• _RECORDS PROVIDED_

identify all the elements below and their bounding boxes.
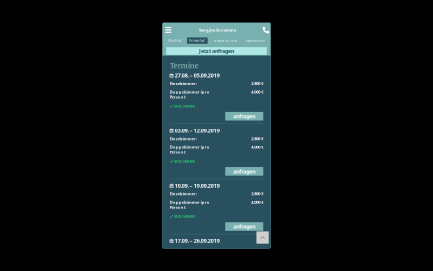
staticText: Doppelzimmer (pro	[170, 200, 210, 205]
button[interactable]: Reiseverlauf	[187, 37, 208, 44]
staticText: 2.800 €	[251, 191, 263, 196]
staticText: 4.000 €	[251, 200, 263, 205]
staticText: Einzelzimmer:	[170, 191, 197, 196]
button[interactable]: anfragen	[225, 112, 263, 120]
staticText: Person):	[170, 149, 186, 155]
staticText: 2.800 €	[251, 136, 263, 141]
staticText: BUCHBAR	[174, 103, 195, 109]
button[interactable]: anfragen	[225, 167, 263, 176]
staticText: Termine	[170, 60, 199, 70]
staticText: anfragen	[233, 168, 255, 175]
staticText: 03.09. – 12.09.2019	[175, 127, 220, 134]
staticText: Jetzt anfragen	[199, 47, 234, 54]
staticText: 10.09. – 19.09.2019	[175, 182, 220, 189]
staticText: Person):	[170, 204, 186, 210]
staticText: Überblick	[168, 39, 181, 42]
button[interactable]: Scroll to top	[256, 231, 269, 244]
button[interactable]: Termine & Preise	[211, 37, 240, 44]
staticText: 4.000 €	[251, 144, 263, 150]
staticText: 2.800 €	[251, 81, 263, 86]
staticText: Einzelzimmer:	[170, 81, 197, 86]
staticText: 17.09. – 26.09.2019	[175, 237, 220, 244]
button[interactable]: Menu	[165, 24, 178, 36]
staticText: Person):	[170, 94, 186, 100]
staticText: 4.000 €	[251, 89, 263, 94]
staticText: Doppelzimmer (pro	[170, 89, 210, 94]
staticText: BUCHBAR	[174, 158, 195, 164]
staticText: Reiseverlauf	[189, 39, 205, 42]
button[interactable]: Impressionen	[244, 37, 267, 44]
staticText: anfragen	[233, 223, 255, 230]
staticText: 27.08. – 05.09.2019	[175, 72, 220, 79]
staticText: Sangjiva Sonadana	[199, 27, 236, 33]
button[interactable]: Call	[257, 24, 270, 36]
staticText: Impressionen	[246, 39, 265, 42]
staticText: BUCHBAR	[174, 214, 195, 219]
button[interactable]: anfragen	[225, 222, 263, 231]
button[interactable]: Überblick	[166, 37, 183, 44]
staticText: anfragen	[233, 113, 255, 120]
staticText: Termine & Preise	[214, 39, 238, 42]
staticText: Doppelzimmer (pro	[170, 144, 210, 150]
button[interactable]: Jetzt anfragen	[166, 47, 267, 55]
staticText: Einzelzimmer:	[170, 136, 197, 141]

• _WHAT THE TASK ASKS_
Your answer must be the full listing, word for word, minus any images.

• _ANSWER FOR THE TASK_
identify all the elements below and their bounding boxes.
staticText: Doppelzimmer (pro	[170, 200, 210, 205]
button[interactable]: Reiseverlauf	[187, 37, 208, 44]
staticText: 2.800 €	[251, 191, 263, 196]
staticText: 4.000 €	[251, 200, 263, 205]
staticText: Einzelzimmer:	[170, 191, 197, 196]
button[interactable]: anfragen	[225, 112, 263, 120]
staticText: Person):	[170, 149, 186, 155]
staticText: 2.800 €	[251, 136, 263, 141]
staticText: BUCHBAR	[174, 103, 195, 109]
button[interactable]: anfragen	[225, 167, 263, 176]
staticText: Termine	[170, 60, 199, 70]
staticText: anfragen	[233, 168, 255, 175]
staticText: 03.09. – 12.09.2019	[175, 127, 220, 134]
staticText: Jetzt anfragen	[199, 47, 234, 54]
staticText: 10.09. – 19.09.2019	[175, 182, 220, 189]
staticText: Person):	[170, 204, 186, 210]
staticText: Überblick	[168, 39, 181, 42]
button[interactable]: Scroll to top	[256, 231, 269, 244]
button[interactable]: Termine & Preise	[211, 37, 240, 44]
staticText: 4.000 €	[251, 144, 263, 150]
staticText: 2.800 €	[251, 81, 263, 86]
staticText: Einzelzimmer:	[170, 81, 197, 86]
staticText: 17.09. – 26.09.2019	[175, 237, 220, 244]
button[interactable]: Menu	[165, 24, 178, 36]
staticText: Person):	[170, 94, 186, 100]
staticText: 4.000 €	[251, 89, 263, 94]
staticText: Doppelzimmer (pro	[170, 89, 210, 94]
staticText: BUCHBAR	[174, 158, 195, 164]
staticText: Reiseverlauf	[189, 39, 205, 42]
button[interactable]: Impressionen	[244, 37, 267, 44]
staticText: anfragen	[233, 223, 255, 230]
staticText: 27.08. – 05.09.2019	[175, 72, 220, 79]
staticText: Sangjiva Sonadana	[199, 27, 236, 33]
button[interactable]: Call	[257, 24, 270, 36]
staticText: Impressionen	[246, 39, 265, 42]
staticText: BUCHBAR	[174, 214, 195, 219]
button[interactable]: anfragen	[225, 222, 263, 231]
button[interactable]: Überblick	[166, 37, 183, 44]
staticText: anfragen	[233, 113, 255, 120]
staticText: Termine & Preise	[214, 39, 238, 42]
staticText: Doppelzimmer (pro	[170, 144, 210, 150]
button[interactable]: Jetzt anfragen	[166, 47, 267, 55]
staticText: Einzelzimmer:	[170, 136, 197, 141]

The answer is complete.